Veja pontos principais da MP de ajuda aos estados
Brasília, 19 (AE) - O secretário do Tesouro Nacional, Eduardo Guimarães, concederá às 14h30 entrevista coletiva para explicar a medida provisória que favorece os governos estaduais, editada pelo governo, divulgada ontem pela Presidência da República e que deve ser publicada na edição de hoje do Diário Oficial da União. Os principais pontos da MP são os seguintes:
Lei Kandir, 1: A MP altera dois pontos da lei que isentou as exportações do ICMS. O primeiro deles permite que os Estados façam uma nova opção sobre a forma de evolução da receita que será utilizado para o cálculo do ressarcimento, considerando o desempenho da arrecadação dos outros Estados ou da União, abandonando a fórmula anterior, pela qual a comparação considerava a evolução do Produto Interno Bruto (PIB).

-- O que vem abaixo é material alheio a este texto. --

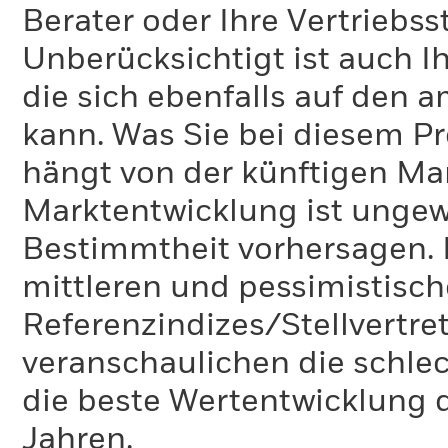
Berater oder Ihre Vertriebss
Unberücksichtigt ist auch Ih
die sich ebenfalls auf den 
kann. Was Sie bei diesem 
hängt von der künftigen Mar
Marktentwicklung ist ungewi
Bestimmtheit vorhersagen. D
mittleren und pessimistisch
Referenzindizes/Stellvertr
veranschaulichen die schlec
die beste Wertentwicklung d
Jahren.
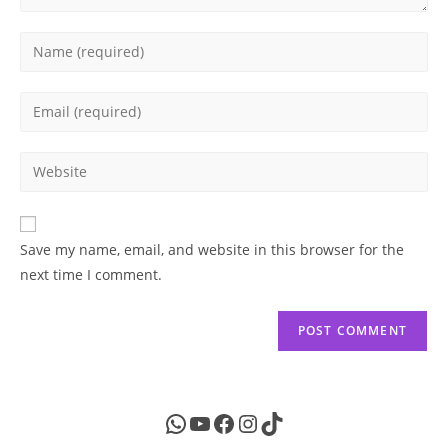
Enter
your
name
Enter
or
your
username
email
Enter
to
address
your
comment
to
website
comment
URL
Save my name, email, and website in this browser for the
(optional)
next time I comment.
WhatsApp
YouTube
Facebook
Instagram
TikTok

A medida será retroativa a janeiro de 1988, sendo que a diferença apurada terá de ser utilizada para a liquidação de obrigações com a União. Lei Kandir, 2: A segunda alteração da lei complementar 87 antecipa R$ 800 milhões do ressarcimento da lei aos Estados, a serem utilizados na liquidação de obrigações com a União. O saldo devedor será amortizado a partir do mês de julho de 1999. Receita líquida: a MP retira do cálculo da receita líquida dos Estados as deduções de repasses para o Fundo de Manutenção e Desenvolvimento do Ensino Fundamental (Fundef), o que permitirá a redução do serviço da dívida. A medida é retroativa a março de 1998, mas o ganho para os Estados terá de ser usado no pagamento do serviço da dívida; Comprometimento com o pagamento de dívida: os Estados poderão reduzir o seu comprometimento em até quatro pontos porcentuais, desde que o valor correspondente da receita líquida seja utilizado em programas de enxugamento da folha de pessoal, como o pagamento de indenizações de servidores. Pela MP, esta dedução é válida somente até 30 de novembro, quando os Estados deverão ter colocado em prática seus programas de redução de gastos com pessoal. Datas: a MP permite aos Estados alterar uma única vez e dentro do mesmo mês a data de vencimento dos pagamentos das prestações de dívidas junto ao Tesouro Nacional. Atualmente, os Estados pagam dívidas em três datas distintas.